Securely Analyze Data from Another AWS Account with EMRFS
Sometimes, data to be analyzed is spread across buckets owned by different accounts. In order to ensure data security, appropriate credentials management needs to be in place. This is especially true for large enterprises storing data in different Amazon S3 buckets for different departments. For example, a customer service department may need access to data owned by the research department, but the research department needs to provide that access in a secure manner.
This aspect of securing the data can become quite complicated. Amazon EMR uses an integrated mechanism to supply user credentials for access to data stored in S3. When you use an application (Hive, Spark, etc.) on EMR to read or write a file to or from an S3 bucket, the S3 API call needs to be signed by proper credentials to be authenticated.
Usually, these credentials are provided by the EC2 instance profile that you specify during cluster launch. What if the EC2 instance profile credentials are not enough to access an S3 object, because that object requires a different set of credentials?
This post shows how you can use a custom credentials provider to access S3 objects that cannot be accessed by the default credentials provider of EMRFS.
EMRFS and EC2 instance profiles
When an EMR cluster is launched, it needs an IAM role to be specified as the Amazon EC2 instance profile. An instance profile is a container that is used to pass the permissions contained in an IAM role when the EC2 instance is starting up. The IAM role essentially defines the permissions for anyone who assumes the role.
In the case of EMR, the IAM role contained in the instance profile has permissions to access other AWS services such as Amazon S3, Amazon CloudWatch, Amazon Kinesis, etc. This role obtains temporary credentials via the EC2 instance metadata service and provides them to the application that needs to access other AWS services.
For example, when a Hive application on EMR needs to read input data from an S3 bucket (where the S3 bucket path is specified by the s3:// URI), it invokes a default credentials provider function of EMRFS. The provider in turn obtains the temporary credentials from the EC2 instance profile and uses those credentials to sign the S3 GET request.

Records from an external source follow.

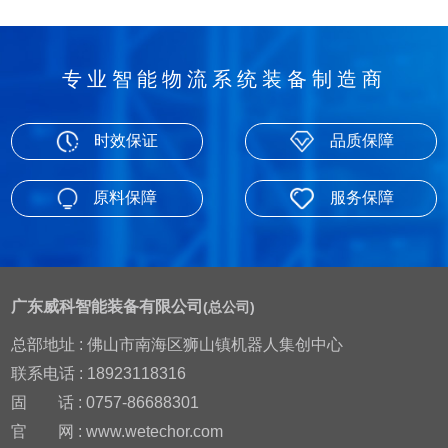
专业智能物流系统装备制造商
时效保证
品质保障
原料保障
服务保障
广东威科智能装备有限公司
(总公司)
总部地址 : 佛山市南海区狮山镇机器人集创中心
联系电话 : 18923118316
固
话 : 0757-86688301
官
网 : www.wetechor.com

Custom credentials providers
In certain cases, the credentials obtained by the default credentials provider might not be enough to sign requests to an S3 bucket to which your IAM user does not have permissions to access. Maybe the bucket has a different owner, or restrictive bucket policies that allow access only to a specific IAM user or role.
In situations like this, you have other options that allow your IAM user to access the data. You could modify the S3 bucket policy to allow access to your IAM user but this might be a security risk. A better option is to implement a custom credentials provider for EMRFS to ensure that your S3 requests are signed by the correct credentials. A custom credentials provider ensures that only a configured EMR cluster has access to the data in S3. It provides much better control over who can access the data.
Configuring a custom credentials provider for EMRFS
Create a credentials provider by implementing both the AWSCredentialsProvider (from the AWS Java SDK) and the Hadoop Configurable classes for use with EMRFS when it makes calls to Amazon S3.
Each implementation of AWSCredentialsProvider can choose its own strategy for loading credentials depending on the use case. You can either load credentials using the AWS STS AssumeRole API action or from a Java properties file if you would like to make API calls using the credentials of a specific IAM user. Then, package your custom credentials provider in a JAR file, upload the JAR file to your EMR cluster, and specify the class name by setting fs.s3.customAWSCredentialsProvider in the emrfs-site configuration classification.
Update: It is now possible to use the EMR EC2 instance profile to assume a role in order to access S3 bucket in a different account. So as an alternative in the following walkthrough, you can replace the IAM user “data_analyst” with the EMR EC2 instance profile and use the InstanceProfileCredentialsProvider class of AWS Java SDK to obtain temporary credentials from the EC2 instance profile. And then use those credentials to call the STS AssumeRole request to access an S3 bucket in another account.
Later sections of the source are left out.